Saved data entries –
--*--

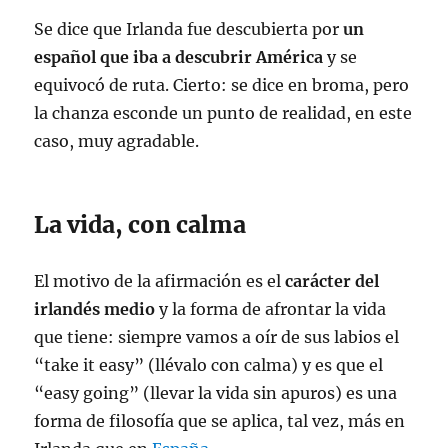
Se dice que Irlanda fue descubierta por
un
español que iba a descubrir América
y se
equivocó de ruta. Cierto: se dice en broma, pero
la chanza esconde un punto de realidad, en este
caso, muy agradable.
La vida, con calma
El motivo de la afirmación es el
carácter del
irlandés medio
y la forma de afrontar la vida
que tiene: siempre vamos a oír de sus labios el
“take it easy” (llévalo con calma) y es que el
“easy going” (llevar la vida sin apuros) es una
forma de filosofía que se aplica, tal vez, más en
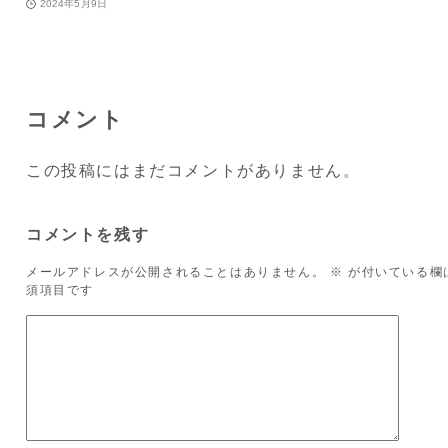
2024年5月9日
コメント
この投稿にはまだコメントがありません。
コメントを残す
メールアドレスが公開されることはありません。
※
が付いている欄
須項目です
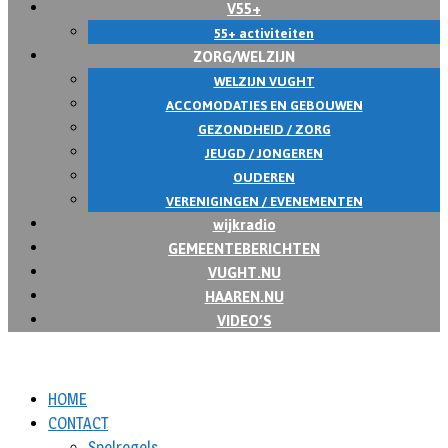
V55+
55+ activiteiten
ZORG/WELZIJN
WELZIJN VUGHT
ACCOMODATIES EN GEBOUWEN
GEZONDHEID / ZORG
JEUGD / JONGEREN
OUDEREN
VERENIGINGEN / EVENEMENTEN
wijkradio
GEMEENTEBERICHTEN
VUGHT.NU
HAAREN.NU
VIDEO’S
HOME
CONTACT
Spelregels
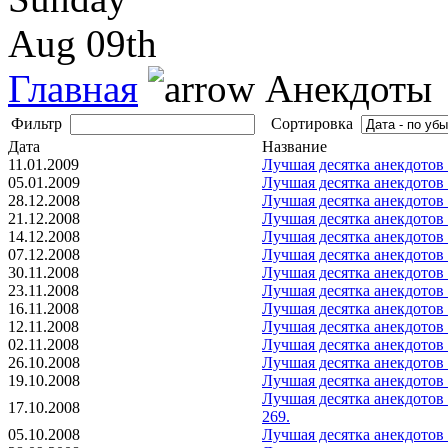
Aug 09th
Главная
Анекдоты
Фильтр
Сортировка
Дата
Название
11.01.2009
Лучшая десятка анекдотов
05.01.2009
Лучшая десятка анекдотов
28.12.2008
Лучшая десятка анекдотов
21.12.2008
Лучшая десятка анекдотов
14.12.2008
Лучшая десятка анекдотов
07.12.2008
Лучшая десятка анекдотов
30.11.2008
Лучшая десятка анекдотов
23.11.2008
Лучшая десятка анекдотов
16.11.2008
Лучшая десятка анекдотов
12.11.2008
Лучшая десятка анекдотов
02.11.2008
Лучшая десятка анекдотов
26.10.2008
Лучшая десятка анекдотов
19.10.2008
Лучшая десятка анекдотов
Лучшая десятка анекдотов
17.10.2008
269.
05.10.2008
Лучшая десятка анекдотов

--*--

YOUR INSTRUCTIONS – Please give back the data above word for word, with no pictures included.

WRITTEN SOLUTION –
Se dice que Irlanda fue descubierta por
un
español que iba a descubrir América
y se
equivocó de ruta. Cierto: se dice en broma, pero
la chanza esconde un punto de realidad, en este
caso, muy agradable.
La vida, con calma
El motivo de la afirmación es el
carácter del
irlandés medio
y la forma de afrontar la vida
que tiene: siempre vamos a oír de sus labios el
“take it easy” (llévalo con calma) y es que el
“easy going” (llevar la vida sin apuros) es una
forma de filosofía que se aplica, tal vez, más en
2024年5月9日
コメント
この投稿にはまだコメントがありません。
コメントを残す
メールアドレスが公開されることはありません。
※
が付いている欄
須項目です
V55+
55+ activiteiten
ZORG/WELZIJN
WELZIJN VUGHT
ACCOMODATIES EN GEBOUWEN
GEZONDHEID / ZORG
JEUGD / JONGEREN
OUDEREN
VERENIGINGEN / EVENEMENTEN
wijkradio
GEMEENTEBERICHTEN
VUGHT.NU
HAAREN.NU
VIDEO’S
HOME
CONTACT
Spelregels
Aug 09th
Главная
Анекдоты
Фильтр
Сортировка
Дата
Название
11.01.2009
Лучшая десятка анекдотов
05.01.2009
Лучшая десятка анекдотов
28.12.2008
Лучшая десятка анекдотов
21.12.2008
Лучшая десятка анекдотов
14.12.2008
Лучшая десятка анекдотов
07.12.2008
Лучшая десятка анекдотов
30.11.2008
Лучшая десятка анекдотов
23.11.2008
Лучшая десятка анекдотов
16.11.2008
Лучшая десятка анекдотов
12.11.2008
Лучшая десятка анекдотов
02.11.2008
Лучшая десятка анекдотов
26.10.2008
Лучшая десятка анекдотов
19.10.2008
Лучшая десятка анекдотов
Лучшая десятка анекдотов
17.10.2008
269.
05.10.2008
Лучшая десятка анекдотов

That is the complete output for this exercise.